With the split-up, Marc Metrick, who has been president and CEO of Saks Fifth Avenue, becomes CEO of the Saks e-commerce business, and a member of the new company’s board of directors.
Larry Bruce has become president of the SFA stores. Bruce has been with Saks Fifth Avenue for nearly 20 years, including the past eight as director of stores.
Sebastian Gunningham will join the Saks board of directors and serve as an adviser. Gunningham was previously an executive at Amazon, leading its marketplace expansion among other large technology and operational divisions at the company. Earlier, he held executive roles at Apple and Oracle.
HBC said SFA and Saks will work in conjunction to continue delivering “a seamless customer experience” and spelled out some of the division of functions. The Saks e-commerce company will lead marketing and merchandising across both Saks and SFA. Saks will retain ownership and control of the Saks Fifth Avenue intellectual property, including the brand and visual identity.
The SFA stores company will fulfill the physical functions of Saks, such as buy online, pick up in-store; exchanges; returns, and alterations.
“This is disruptive from a business model and a partnership standpoint. We are breaking the mold,” Metrick told WWD. “This will allow both channels to be independent from an investment standpoint, to grow, and to continue to provide amazing customer experiences. The consumer experience is going to improve and consumers won’t realize there are two separate entities delivering that experience. They will view it as the Saks Fifth Avenue ecosystem, just as they do today.”
Metrick also said that in his new role, he won’t be removed from the stores and that along with Tracy Margolies, chief merchant, they will be responsible for the assortments in both channels and “the look and feel” of the brand presentations.
Integrating a marketplace format into Saks’ e-commerce site, Metrick said, enables saksfifthavenue.com “to go wider in our offer with our existing brands, and go deeper. We can certainly also stretch into categories we don’t sell and bring far more brands on the website. But it’s all going to be luxury. That’s very important. And we will remain in fashion. We do not intend to be a marketplace for spearfishing. It’s always going to be Saks, with a point of view. It will know you as a consumer, giving a personalized experience.”
“Luxury online is on fire,” Metrick said. “We know we can explode growth and really start to move the top-line at a much more rapid pace — starting today. The Saks dot-com business is profitable. Right now, we can invest for growth. Twenty years ago, when luxury on the internet started to get grounded, stores like us and some of our competitors couldn’t get into the game with the right level of investment. You had to make choices. To that end it opened up space for others to get into the market. As luxury e-commerce is about to triple in the next few years, we are not going to miss out on the opportunity.”

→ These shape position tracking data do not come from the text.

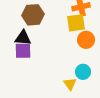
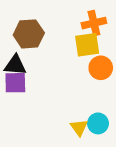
cyan circle: (83, 72) -> (98, 123), moved

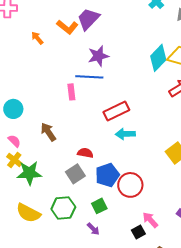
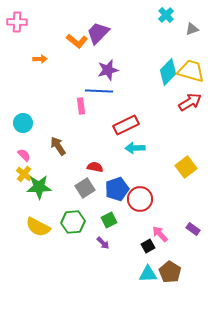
orange arrow: (37, 38) -> (40, 59), moved, turned 128

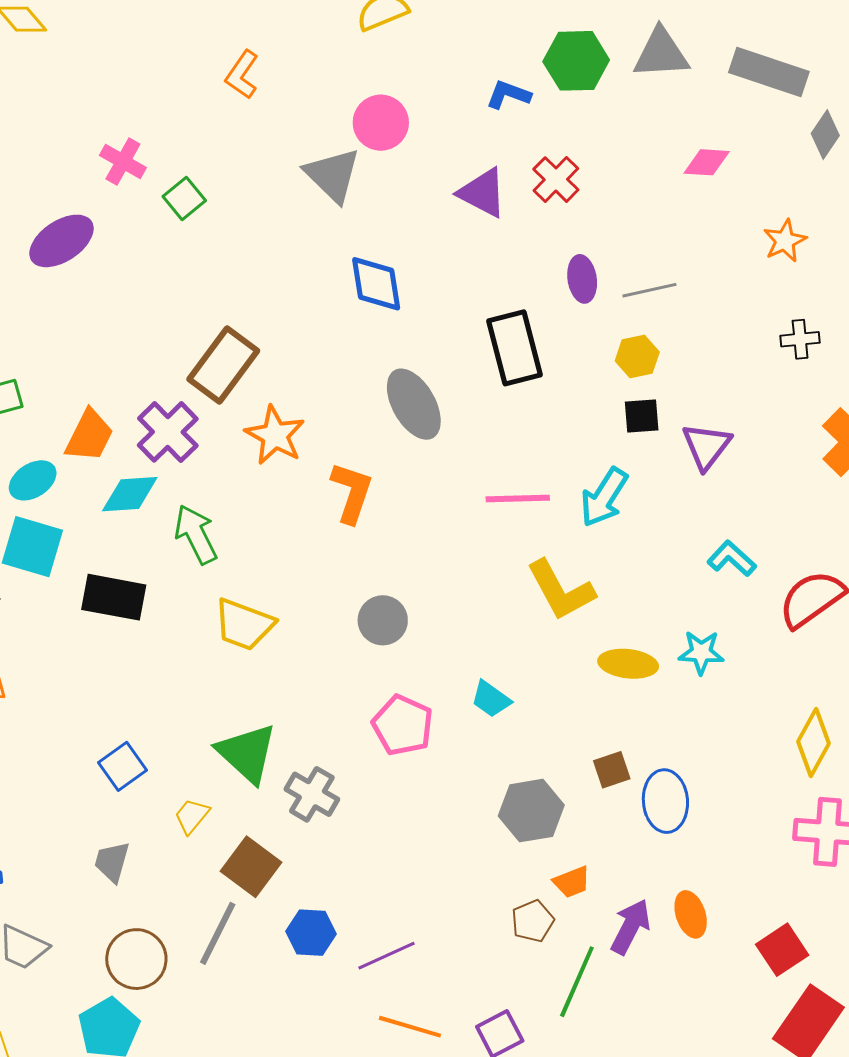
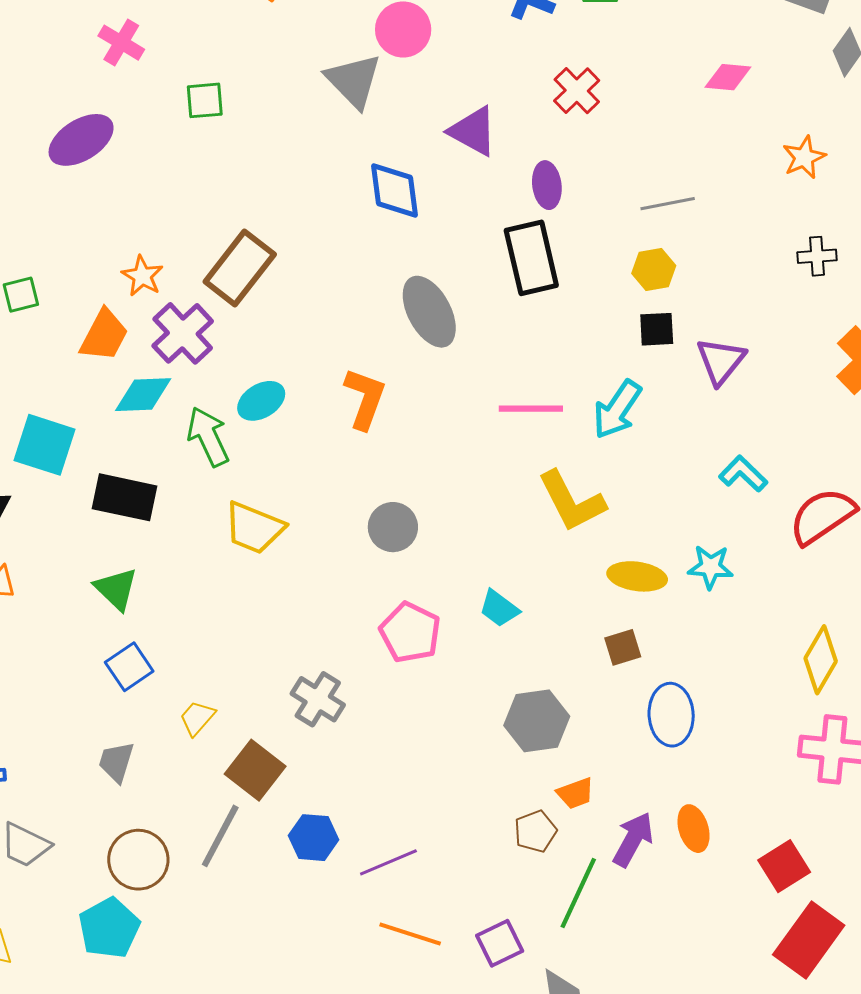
pink cross: (123, 162) -> (121, 43), moved
purple triangle: (483, 193) -> (473, 131), moved
green square: (184, 198) -> (205, 100), turned 33
purple ellipse: (582, 279) -> (547, 185), moved
orange star: (275, 435) -> (142, 276), moved, size x0.7
cyan ellipse: (33, 480) -> (261, 401), moved
green triangle: (247, 753) -> (116, 589), moved, size x0.7
brown square: (612, 770) -> (623, 647), moved

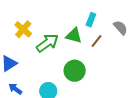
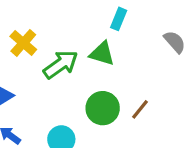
cyan rectangle: (91, 20) -> (119, 19), moved
brown line: (97, 41) -> (140, 109), moved

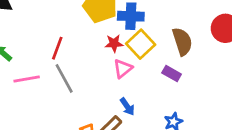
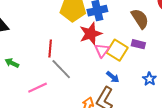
red star: (114, 43) -> (91, 34), size x1.6
yellow square: (141, 44) -> (117, 50), moved
pink line: (27, 79) -> (38, 88), moved

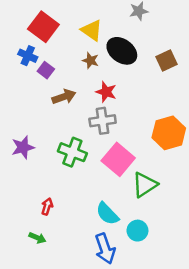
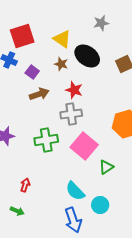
red square: (43, 27) -> (22, 36), turned 35
purple square: (46, 70) -> (32, 72), moved
green cross: (72, 152) -> (46, 140), turned -30
green triangle: (145, 185) -> (106, 167), size x0.7

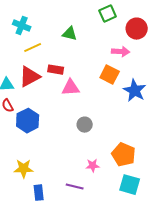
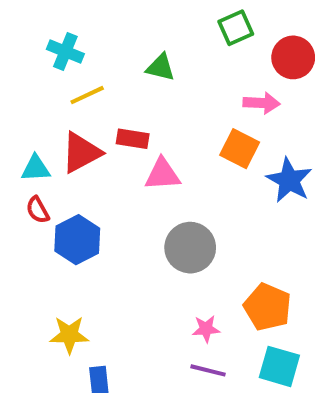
gray circle: (85, 125) -> (190, 248), size x1.6
purple line: (75, 187) -> (208, 370), moved

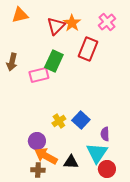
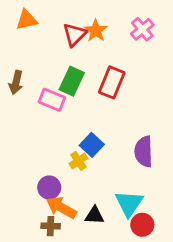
red rectangle: (88, 49) -> (112, 82), moved
pink rectangle: (39, 75) -> (52, 100), turned 36
blue square: (81, 120) -> (92, 145), moved
purple semicircle: (105, 134) -> (144, 152), moved, size x1.6

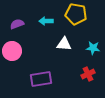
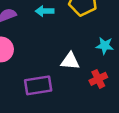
white triangle: (64, 44) -> (70, 61), moved

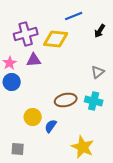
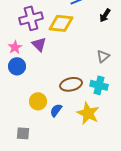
purple triangle: (34, 60) -> (39, 44), turned 49
yellow star: (83, 147) -> (88, 113), moved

“Saks Fifth Avenue is an unbelievable brand with a great customer base. If you ask anyone on the street, 90 percent know the brand, but the site experience is not where it needs to be,” said Deven Parekh, managing director of Insight Partners. Historically, he said Hudson Bay Co. had to run the Saks dot-com business on a constrained budget. “They’ve had other financial obligations and debt. Now Saks will have a well-capitalized balance sheet. The only debt is revolving credit for inventory.”